Accenture, meanwhile, launched Velocity, a platform that the company said speeds up the pace of business transformation. Accenture co-funded and co-developed the platform with AWS.

Andy Tay, global lead of Accenture's AWS Business Group, said the uncertain economy, digital disruption and other factors compel clients to become more resilient, agile and adaptive. "But they are faced with a time pressure to achieve this transformation," he said. "They also have a talent constraint."

To shrink delivery schedules, Velocity simplifies the setup, consumption and management of cloud enablement, he noted. He said its takes organizations three to 12 months on average to build an enterprise cloud foundation -- a timeline based on thousands of Accenture projects with AWS.
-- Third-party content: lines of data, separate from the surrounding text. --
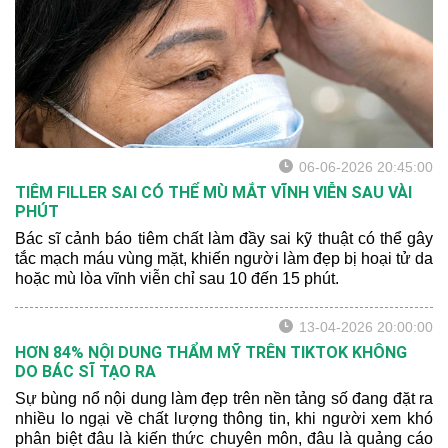
06-06-2026 20:45:00
TIÊM FILLER SAI CÓ THỂ MÙ MẮT VĨNH VIỄN SAU VÀI
PHÚT
Bác sĩ cảnh báo tiêm chất làm đầy sai kỹ thuật có thể gây
tắc mạch máu vùng mặt, khiến người làm đẹp bị hoại tử da
hoặc mù lòa vĩnh viễn chỉ sau 10 đến 15 phút.
13-04-2026 20:00:00
HƠN 84% NỘI DUNG THẨM MỸ TRÊN TIKTOK KHÔNG
DO BÁC SĨ TẠO RA
Sự bùng nổ nội dung làm đẹp trên nền tảng số đang đặt ra
nhiều lo ngại về chất lượng thông tin, khi người xem khó
phân biệt đâu là kiến thức chuyên môn, đâu là quảng cáo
In other re:Invent partner news, the following occurred:

  • IBM Consulting outlined a platform services offering that focuses on AIOps and observability. Next year, IBM and AWS expect to provide customers with software options including IBM Instana Observability, IBM Turbonomic Application Resource Management and IBM Cloud Pak for Watson AIOps.
  • IBM and AWS are providing IBM Z and Cloud Modernization Stack through the AWS Marketplace. The offering is geared to IBM zSystems mainframe customers' application modernization projects.
  • Atos, a systems integrator based in Paris, France, debuted an accelerator that targets data management. Atos' AWS Data Lake Accelerator for SAP speeds up the task of building data lakes, according to Atos.

AWS partners interested in ML offerings

In addition to services, AWS discussed several product rollouts at re:Invent. Partners expressed particular interest in the cloud vendor's machine learning offerings and its ML-based AWS Supply Chain application.

It's two dimensions. It's increasing the kinds of services they offer, but it's also increasing the number of AWS products that they're able to sell.
Julie ChenVice president, Partner Core, AWS

Jared Cheney, vice president of services in North America at SoftwareONE, said AWS has released numerous ML analytics and data ingestion services that make it easier to run applications with services such as Redshift and Sagemaker as well as integrations with Apache Spark. SoftwareONE, a software and cloud technology solutions provider based in Switzerland, last week said it has obtained AWS Premier Tier Services Partner status.

Cheney said his team is also interested in DataZone, a data management service that AWS said lets customers more readily catalog and govern data stored across AWS as well as on-premises and third-party environments. "Having a simple service that helps companies organize, discover and start the data journey is promising," he said.

Cheney also noted AWS Supply Chain, which he said lets organizations tap into and reuse the cloud provider's range of services to reinvent themselves natively in the cloud.

Accenture's Tay said AWS Supply Chain arrives at a time when supply chain disruptions look set to continue. Accenture plans to use AWS Supply Chain across its own supply chain offerings, which include SynOps.